**REQUIRED ACTION:** Only an exact repetition of the lines from the one that holds "ctc - The non-invasive" to the end of the records is wanted.

**EXCERPTED RECORDS:**
>>>>

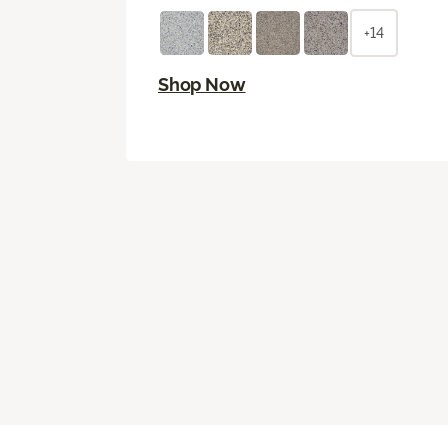
+14
Shop Now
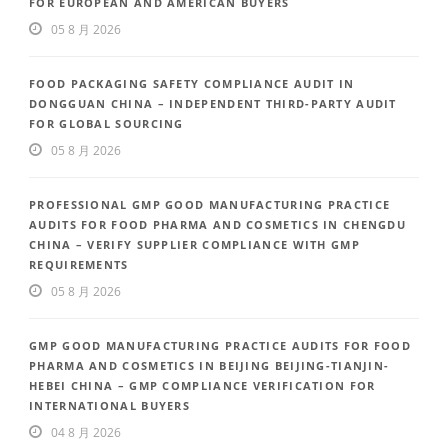
FOR EUROPEAN AND AMERICAN BUYERS
05 8 月 2026
FOOD PACKAGING SAFETY COMPLIANCE AUDIT IN
DONGGUAN CHINA – INDEPENDENT THIRD-PARTY AUDIT
FOR GLOBAL SOURCING
05 8 月 2026
PROFESSIONAL GMP GOOD MANUFACTURING PRACTICE
AUDITS FOR FOOD PHARMA AND COSMETICS IN CHENGDU
CHINA – VERIFY SUPPLIER COMPLIANCE WITH GMP
REQUIREMENTS
05 8 月 2026
GMP GOOD MANUFACTURING PRACTICE AUDITS FOR FOOD
PHARMA AND COSMETICS IN BEIJING BEIJING-TIANJIN-
HEBEI CHINA – GMP COMPLIANCE VERIFICATION FOR
INTERNATIONAL BUYERS
04 8 月 2026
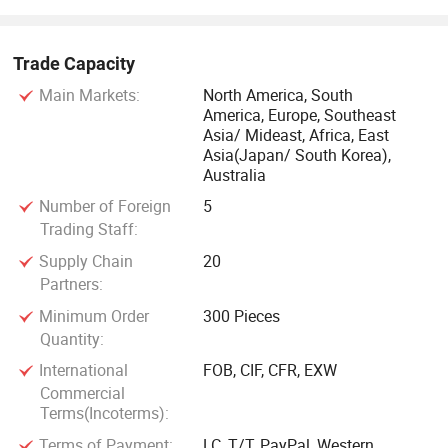
Trade Capacity
Main Markets:
North America, South
America, Europe, Southeast
Asia/ Mideast, Africa, East
Asia(Japan/ South Korea),
Australia
Number of Foreign
5
Trading Staff:
Supply Chain
20
Partners:
Minimum Order
300 Pieces
Quantity:
International
FOB, CIF, CFR, EXW
Commercial
Terms(Incoterms):
Terms of Payment:
LC, T/T, PayPal, Western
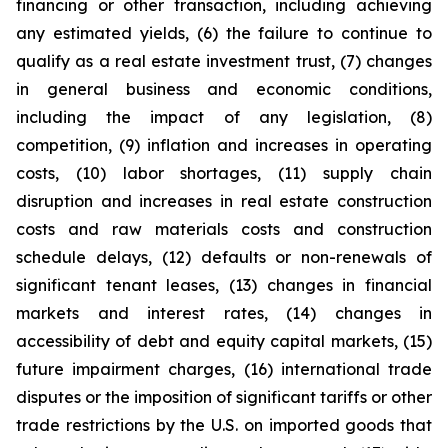
financing or other transaction, including achieving
any estimated yields, (6) the failure to continue to
qualify as a real estate investment trust, (7) changes
in general business and economic conditions,
including the impact of any legislation, (8)
competition, (9) inflation and increases in operating
costs, (10) labor shortages, (11) supply chain
disruption and increases in real estate construction
costs and raw materials costs and construction
schedule delays, (12) defaults or non-renewals of
significant tenant leases, (13) changes in financial
markets and interest rates, (14) changes in
accessibility of debt and equity capital markets, (15)
future impairment charges, (16) international trade
disputes or the imposition of significant tariffs or other
trade restrictions by the U.S. on imported goods that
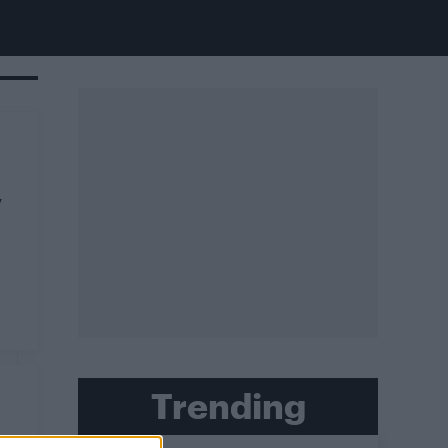
y
Trending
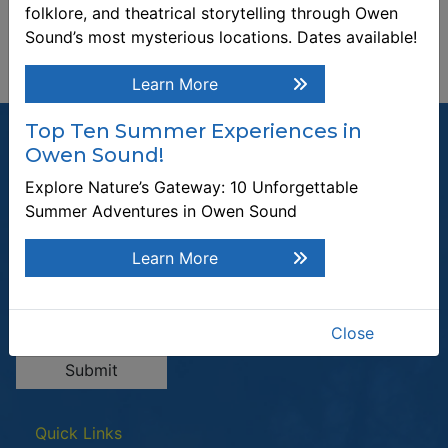
folklore, and theatrical storytelling through Owen
Sound’s most mysterious locations. Dates available!
Learn More
Top Ten Summer Experiences in
Owen Sound!
Explore Nature’s Gateway: 10 Unforgettable
Summer Adventures in Owen Sound
Join our Mailing List
Be the first to know about recent news and upcoming events in
Learn More
Owen Sound.
Enter the email address to unsubscribe
Close
Submit
Quick Links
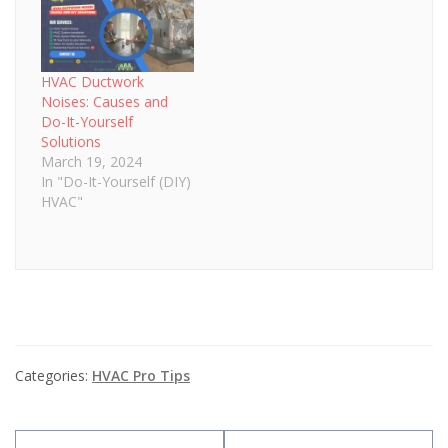
HVAC Ductwork
Noises: Causes and
Do-It-Yourself
Solutions
March 19, 2024
In "Do-It-Yourself (DIY)
HVAC"
Categories:
HVAC Pro Tips
Post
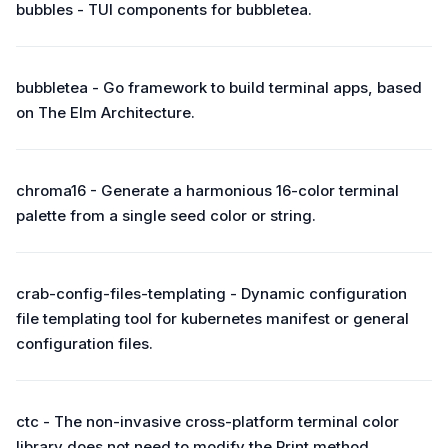
bubbles - TUI components for bubbletea.
bubbletea - Go framework to build terminal apps, based
on The Elm Architecture.
chroma16 - Generate a harmonious 16-color terminal
palette from a single seed color or string.
crab-config-files-templating - Dynamic configuration
file templating tool for kubernetes manifest or general
configuration files.
ctc - The non-invasive cross-platform terminal color
library does not need to modify the Print method.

<<<<

**RESULT FOR THIS EXERCISE:**
ctc - The non-invasive cross-platform terminal color
library does not need to modify the Print method.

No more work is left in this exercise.